Coventry residents are being urged to watch out for a new coronavirus test and trace scam which is asking people for money to cover the cost of a testing kit.
Con artists are contacting residents by phone, email or text telling them they have been in contact with somebody who has tested positive for coronavirus and that they need to self-isolate and take a test.
The scammers refuse to disclose who the householder has been in contact with but ask them to confirm their address so a testing kit can be sent to them. Bank card details are then requested to cover the cost of the testing kit.
However health bosses in Coventry have urged people to be on their guard, reminding them the genuine NHS Track and Trace service is free and no payments are required.
The issue was raised by councillors at a health and wellbeing board meeting at the authority this week, with fears that vulnerable people in particular are being targeted.
Cllr Abdul Salam Khan, council deputy leader and cabinet member for policing and equalities, said: “These criminals are preying on people’s anxieties about Covid-19 and they are also undermining the brilliant work being done to prevent the spread of the virus.
“It is absolutely vital that people do use the Test and Trace service, but please, remember that it is free and it is there to help us all. If anyone asks you for bank details or for private information, then please report them.”
The service aims to reduce the spread of coronavirus by quickly testing people with symptoms and either phoning, texting or emailing whoever they have had close contact with to tell them to self-isolate for 14 days.

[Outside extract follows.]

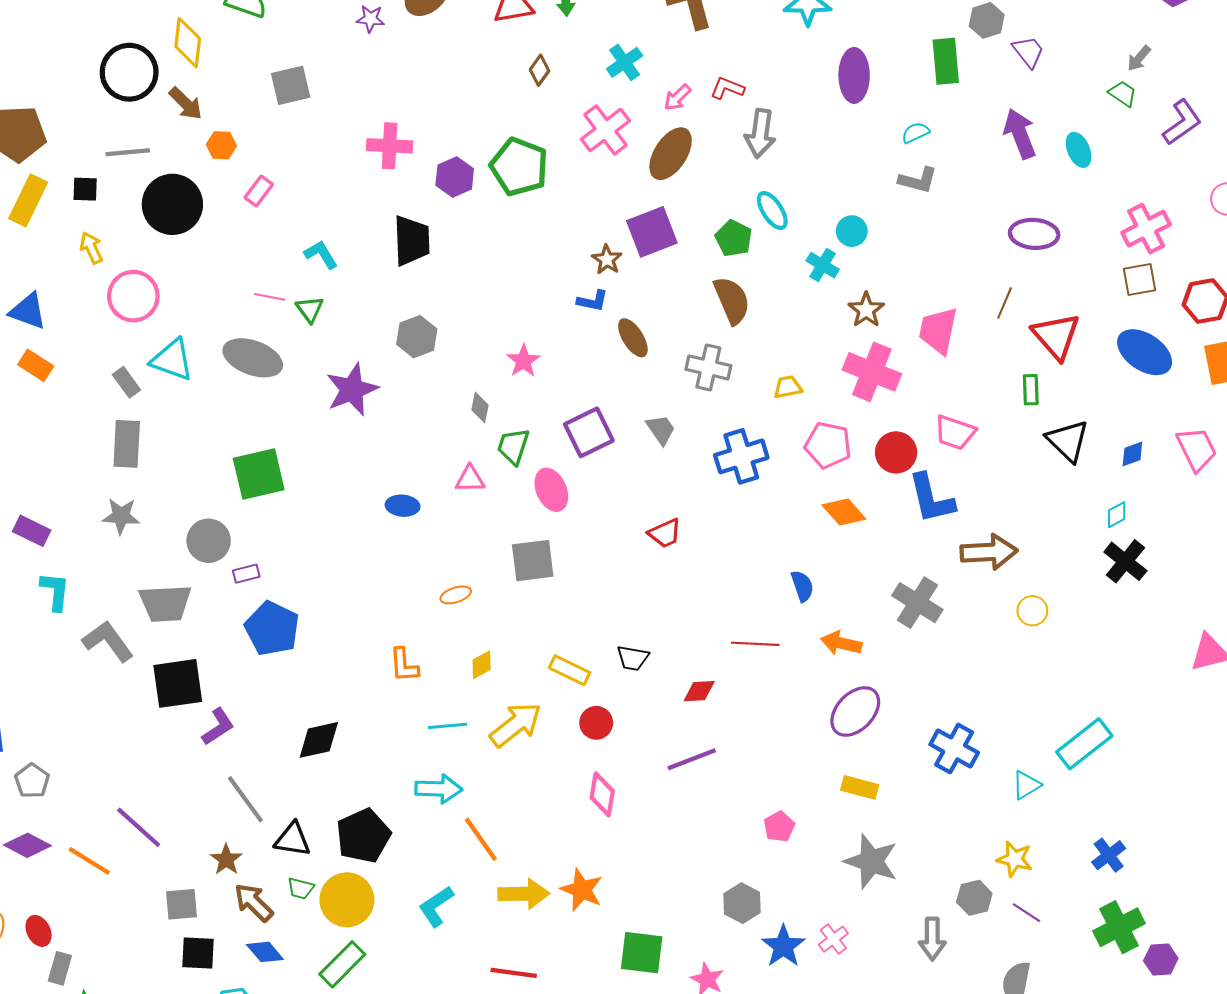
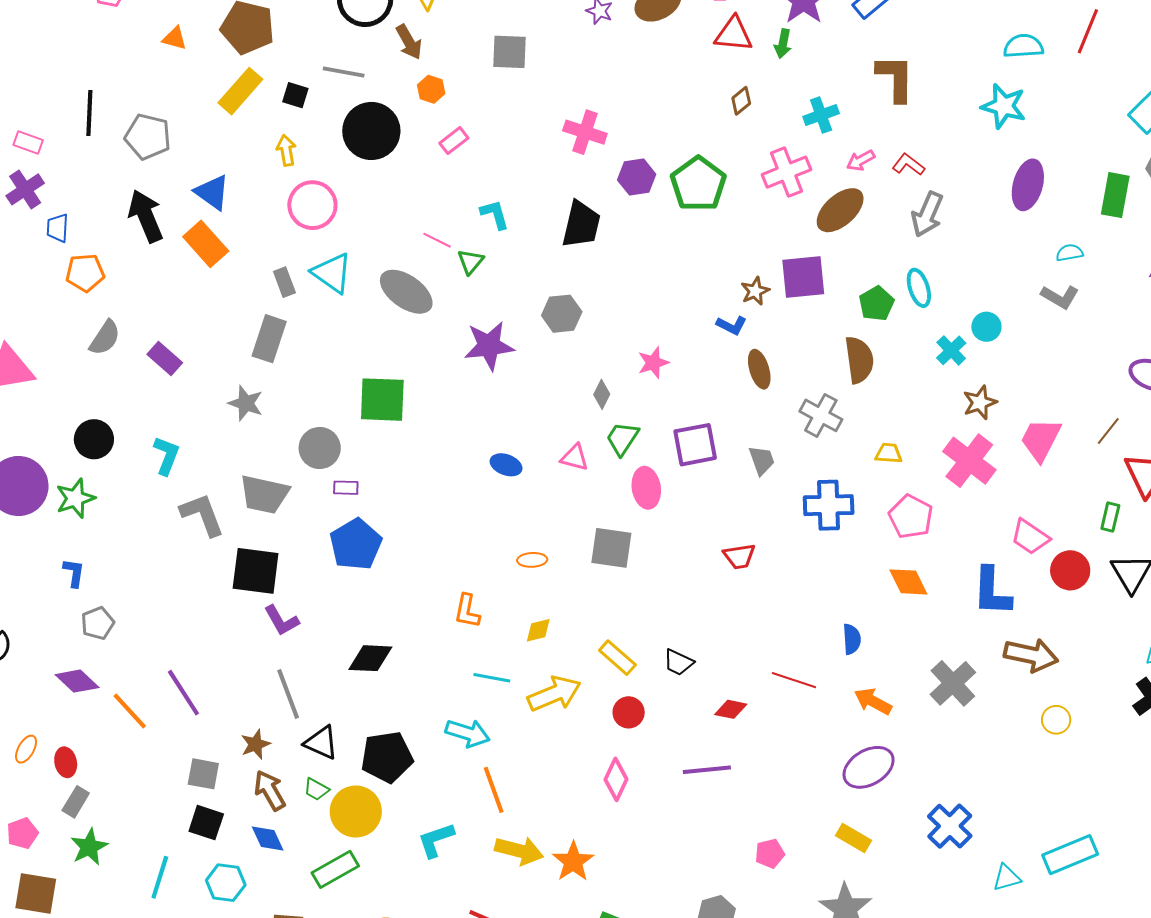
orange rectangle: (36, 365) -> (206, 244), size x1.4
red circle: (896, 452) -> (1070, 570), moved
purple rectangle: (32, 531) -> (165, 359), moved
purple L-shape: (218, 727) -> (281, 621), turned 78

The genuine NHS Test and Trace Service will never:
- Ask for bank account details, passwords or PIN numbers
- Ask for a payment or to buy a product
- Ask you to download any software
- Ask you to call a premium rate number to speak to the NHS (for example, those starting 09 or 087)
- Disclose any of your personal or medical information to your contacts.
Anyone asked these types of questions should report the incident to Action Fraud.
Over a third of British adults (36%) have been the target of a scam since lockdown began, new research by Citizens Advice recently revealed.
Raising the issue at this week’s health board meeting, Stuart Linnell, Chair of Healthwatch Coventry, said: “I have heard from people who have been contacted clearly by scammers.
“The thing that really alerts you is when they start asking for your credit card details to pay for the service which is clearly not relevant and people should immediately be aware that they should discontinue that conversation.”
Leader of the council George Duggins added: “Some people will get caught, there is no doubt about this.
“There are some people who are vulnerable and will be only too happy to give their details because they think they will be acting in the public interest.”